Moonflower (Ipomoea alba) is a tropical beauty and is a perennial in warmer regions. It loves the heat and it usually doesn't begin to bloom until very late in the summer. Therefore, it is advisable to plant the seeds early. It is a relative of the morning glory and I've heard people suggest that you should plant them together to enjoy the morning glory blooms during the day and the moonflower blooms at night. I have to pass on this suggestion because I refuse to grow morning glory. I think they are absolutely beautiful but they pop up all over the place and it isn't fun pulling them out of your perennial borders in the middle of August.
I've learned some interesting facts about moonflower. They say that people used to have parties when the vines started to bloom. I don't recall ever hearing anyone do this, it had to have been a nineteenth century thing. It sounds like fun though, doesn't it?
I also learned - and I'm embarrassed to admit I didn't know it (I suppose I'm not a very observant gardener) - that the blooms open in less than 30 seconds so you have to be on your toes to see them unfurl. I'm guessing this is where the parties come in?

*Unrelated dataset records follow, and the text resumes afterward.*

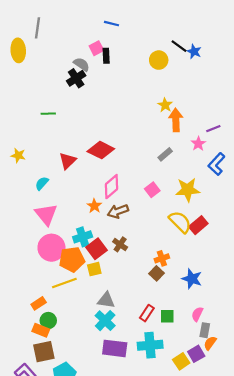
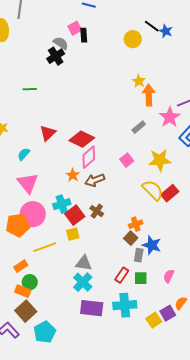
pink star: (198, 144) -> (170, 117), size x1.5
red diamond: (101, 150) -> (82, 139), moved
orange pentagon: (72, 259) -> (18, 225), moved
blue star: (192, 279) -> (152, 245), moved
gray rectangle: (205, 330) -> (139, 255), moved
brown square: (44, 352) -> (26, 311), turned -30

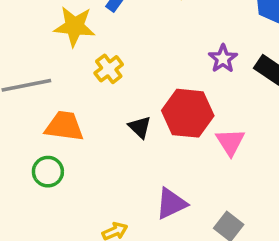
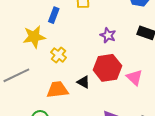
purple star: (223, 59) -> (108, 35), moved
orange trapezoid: (64, 126) -> (57, 90), moved

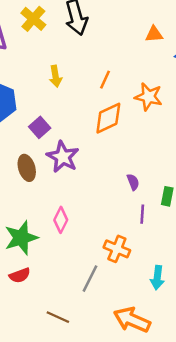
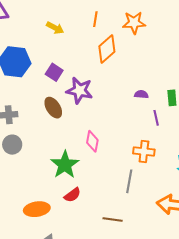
yellow arrow: (55, 76) -> (55, 28), turned -36
purple semicircle: (133, 182) -> (141, 94), turned -48

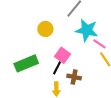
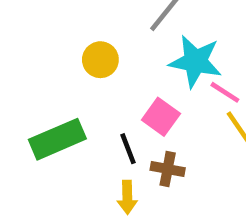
pink square: (62, 55) -> (161, 117), moved
black line: (57, 68) -> (128, 149), turned -48

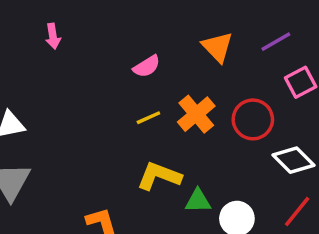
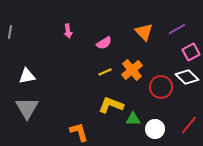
pink arrow: (53, 36) -> (68, 31), moved
red circle: (253, 119) -> (161, 87), moved
white diamond: (294, 160) -> (187, 77), moved

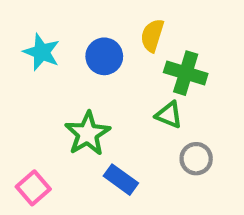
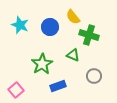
yellow semicircle: (152, 35) -> (73, 17), turned -56
green triangle: (169, 115) -> (73, 55), moved
blue rectangle: (121, 180) -> (58, 86), turned -56

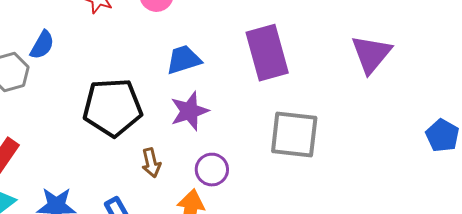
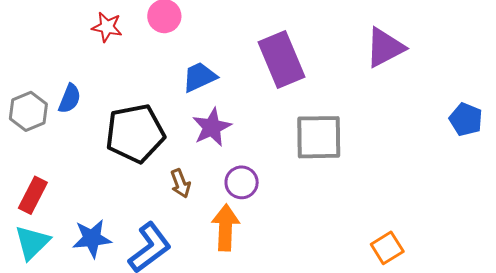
blue semicircle: (42, 45) -> (70, 99), moved
purple triangle: (371, 54) -> (385, 48), turned 30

The seeds are tough and should be soaked overnight in water before planting. Plant them in a sunny location near an archway, a trellis, fence or other type of structure. The vines will climb into trees which is really not good because the blooms will be so high up that you can't enjoy them. Vines can grow quickly up to 20 feet and the leaves are large enough to provide good shade. The flowers are pure white and fragrant and large (up to 6"-8" inches across).